The Election Commission of Sierra Leone (ECSL), he said, “had done all their calculations, collations, all the processes. I was now requested to stop them from calling the result by the United States. So I don’t know who is accusing who of interference.”
“They are an independent, semiautonomous body,” the president said of the ECSL. “I declined, and I said I have never called this institution, I am not going to call them now.”
Bio, 59, was reelected in a disputed vote criticized by both the opposition and international observers.
Following the election, delegations from the United States, European Union, France, Ireland, and Germany issued a united statement in which they expressed their worry “about the lack of transparency in the tabulation process.”
Some predicted that the country’s high inflation and dismal economic situation would provide an opening for the opposition ahead of the election. Bio received 56.17 percent of the vote, which was slightly more than the 55 percent required to avoid a runoff.
The State Department imposed visa restrictions on persons “believed to be responsible for, or complicit in, undermining democracy in Sierra Leone,” including through vote rigging or intimidation of election monitors, on August 31.
The names of those targeted were not made public, and visa decisions are confidential under US law.

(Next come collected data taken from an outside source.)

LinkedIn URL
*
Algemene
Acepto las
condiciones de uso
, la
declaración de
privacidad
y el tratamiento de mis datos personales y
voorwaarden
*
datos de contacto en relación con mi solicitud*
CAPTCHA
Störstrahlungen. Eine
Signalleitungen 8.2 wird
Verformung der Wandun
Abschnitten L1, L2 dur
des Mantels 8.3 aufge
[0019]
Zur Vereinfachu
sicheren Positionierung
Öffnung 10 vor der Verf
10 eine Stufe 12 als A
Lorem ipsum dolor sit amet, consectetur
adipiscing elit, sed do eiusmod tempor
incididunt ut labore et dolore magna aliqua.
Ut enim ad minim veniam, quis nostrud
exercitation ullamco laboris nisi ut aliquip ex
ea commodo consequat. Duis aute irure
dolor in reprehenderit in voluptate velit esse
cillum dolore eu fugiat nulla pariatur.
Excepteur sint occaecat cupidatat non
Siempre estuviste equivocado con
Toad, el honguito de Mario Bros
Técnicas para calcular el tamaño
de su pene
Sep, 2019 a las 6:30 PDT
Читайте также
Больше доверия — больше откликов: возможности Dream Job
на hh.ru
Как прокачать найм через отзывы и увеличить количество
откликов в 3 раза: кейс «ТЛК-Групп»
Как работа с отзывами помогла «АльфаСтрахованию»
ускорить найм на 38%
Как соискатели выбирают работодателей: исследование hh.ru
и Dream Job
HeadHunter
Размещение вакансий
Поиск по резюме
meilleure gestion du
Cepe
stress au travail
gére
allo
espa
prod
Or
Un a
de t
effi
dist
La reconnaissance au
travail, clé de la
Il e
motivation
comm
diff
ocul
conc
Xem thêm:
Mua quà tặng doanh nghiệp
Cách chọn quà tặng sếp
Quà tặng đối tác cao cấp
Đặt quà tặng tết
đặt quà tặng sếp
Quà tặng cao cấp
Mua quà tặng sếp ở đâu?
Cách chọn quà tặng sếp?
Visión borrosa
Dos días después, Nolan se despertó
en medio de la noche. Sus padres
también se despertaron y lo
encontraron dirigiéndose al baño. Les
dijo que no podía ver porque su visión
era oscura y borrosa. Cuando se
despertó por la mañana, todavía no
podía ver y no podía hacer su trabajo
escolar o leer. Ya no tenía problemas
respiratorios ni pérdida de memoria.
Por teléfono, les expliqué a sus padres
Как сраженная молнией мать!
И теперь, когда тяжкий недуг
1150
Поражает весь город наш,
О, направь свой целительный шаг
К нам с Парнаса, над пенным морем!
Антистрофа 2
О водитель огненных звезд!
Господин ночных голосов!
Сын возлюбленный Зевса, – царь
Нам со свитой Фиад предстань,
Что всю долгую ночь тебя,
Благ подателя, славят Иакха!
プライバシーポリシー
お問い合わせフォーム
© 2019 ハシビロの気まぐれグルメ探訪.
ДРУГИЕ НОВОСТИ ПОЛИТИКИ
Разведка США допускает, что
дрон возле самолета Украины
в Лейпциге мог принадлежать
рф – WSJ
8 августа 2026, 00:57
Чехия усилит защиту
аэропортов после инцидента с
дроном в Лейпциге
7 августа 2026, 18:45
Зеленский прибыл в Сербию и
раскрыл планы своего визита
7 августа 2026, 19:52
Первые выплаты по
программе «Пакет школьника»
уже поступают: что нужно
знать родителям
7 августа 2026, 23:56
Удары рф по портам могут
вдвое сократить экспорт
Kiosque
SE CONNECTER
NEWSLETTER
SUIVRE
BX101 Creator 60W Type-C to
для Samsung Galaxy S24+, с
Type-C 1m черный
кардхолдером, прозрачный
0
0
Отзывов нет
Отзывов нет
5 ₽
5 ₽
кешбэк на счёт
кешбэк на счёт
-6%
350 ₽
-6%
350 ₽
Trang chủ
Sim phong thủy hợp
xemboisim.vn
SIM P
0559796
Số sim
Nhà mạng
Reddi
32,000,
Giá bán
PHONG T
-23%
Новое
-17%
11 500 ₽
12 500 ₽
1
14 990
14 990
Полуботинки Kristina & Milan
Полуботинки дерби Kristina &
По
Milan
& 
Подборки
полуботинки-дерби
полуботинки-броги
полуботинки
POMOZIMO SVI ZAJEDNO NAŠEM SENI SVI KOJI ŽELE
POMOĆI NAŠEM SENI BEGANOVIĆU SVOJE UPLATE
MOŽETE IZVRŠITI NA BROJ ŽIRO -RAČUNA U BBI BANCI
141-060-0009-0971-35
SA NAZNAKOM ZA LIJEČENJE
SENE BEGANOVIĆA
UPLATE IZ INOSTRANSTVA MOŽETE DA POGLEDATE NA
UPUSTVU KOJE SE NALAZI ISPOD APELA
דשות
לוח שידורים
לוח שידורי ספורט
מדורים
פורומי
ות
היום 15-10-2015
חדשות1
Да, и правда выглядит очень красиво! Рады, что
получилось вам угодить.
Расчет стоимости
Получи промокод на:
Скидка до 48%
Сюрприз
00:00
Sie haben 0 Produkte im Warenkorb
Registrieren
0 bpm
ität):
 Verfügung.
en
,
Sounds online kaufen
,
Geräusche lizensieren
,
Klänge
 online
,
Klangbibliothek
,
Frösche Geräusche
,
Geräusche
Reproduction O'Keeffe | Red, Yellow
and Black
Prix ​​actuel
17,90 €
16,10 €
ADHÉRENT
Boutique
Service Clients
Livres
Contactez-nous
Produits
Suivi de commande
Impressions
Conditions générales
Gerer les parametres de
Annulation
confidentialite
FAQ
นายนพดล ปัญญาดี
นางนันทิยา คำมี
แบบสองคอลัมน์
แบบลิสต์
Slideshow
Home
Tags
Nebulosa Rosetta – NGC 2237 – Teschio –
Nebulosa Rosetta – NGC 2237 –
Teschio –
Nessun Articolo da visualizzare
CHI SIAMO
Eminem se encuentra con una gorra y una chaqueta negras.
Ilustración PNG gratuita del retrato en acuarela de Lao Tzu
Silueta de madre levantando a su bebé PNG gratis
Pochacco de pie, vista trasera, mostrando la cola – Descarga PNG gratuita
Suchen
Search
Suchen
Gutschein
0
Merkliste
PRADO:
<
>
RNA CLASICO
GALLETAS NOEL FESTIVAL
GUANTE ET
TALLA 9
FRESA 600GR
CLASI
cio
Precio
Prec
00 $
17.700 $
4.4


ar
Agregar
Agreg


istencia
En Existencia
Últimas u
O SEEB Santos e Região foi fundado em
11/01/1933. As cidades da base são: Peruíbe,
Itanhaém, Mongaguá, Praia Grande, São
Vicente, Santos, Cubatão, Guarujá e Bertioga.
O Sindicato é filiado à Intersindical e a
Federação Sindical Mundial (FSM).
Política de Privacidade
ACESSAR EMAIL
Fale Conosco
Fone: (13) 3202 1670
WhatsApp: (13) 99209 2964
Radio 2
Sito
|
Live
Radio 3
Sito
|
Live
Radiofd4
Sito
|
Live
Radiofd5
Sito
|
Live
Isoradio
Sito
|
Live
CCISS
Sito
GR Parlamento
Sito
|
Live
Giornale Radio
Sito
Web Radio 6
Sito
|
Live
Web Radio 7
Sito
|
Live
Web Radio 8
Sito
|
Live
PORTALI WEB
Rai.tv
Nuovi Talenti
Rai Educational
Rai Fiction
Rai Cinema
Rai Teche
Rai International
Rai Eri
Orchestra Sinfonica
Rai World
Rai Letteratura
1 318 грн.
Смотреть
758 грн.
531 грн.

“Elections are always contentious issues, no matter where they happen in the world, including the United States,” Bio said during the event at his alma mater, where he earned his Bachelor’s and Master’s degrees following his move to the United States, after handing over power from the military junta he briefly led to a democratically elected government in the 1990s.
When “the United States casts doubt on the credibility (of the election), you are calling for a coup,” Bio said.
“The same representatives of the United States have told us that in any case, they just wanted a second round. In any case, I was going to win, because all the polls have made that clear.”
Sierra Leonean Information Minister Chernor Bah told AFP that “I cannot speak to the US motivation” behind allegedly asking Bio to interfere in the ECSL’s announcement.
“You’ll have to ask the US that.”
Freetown still has a “great relationship” with Washington and looks forward to maintaining it, Bio said.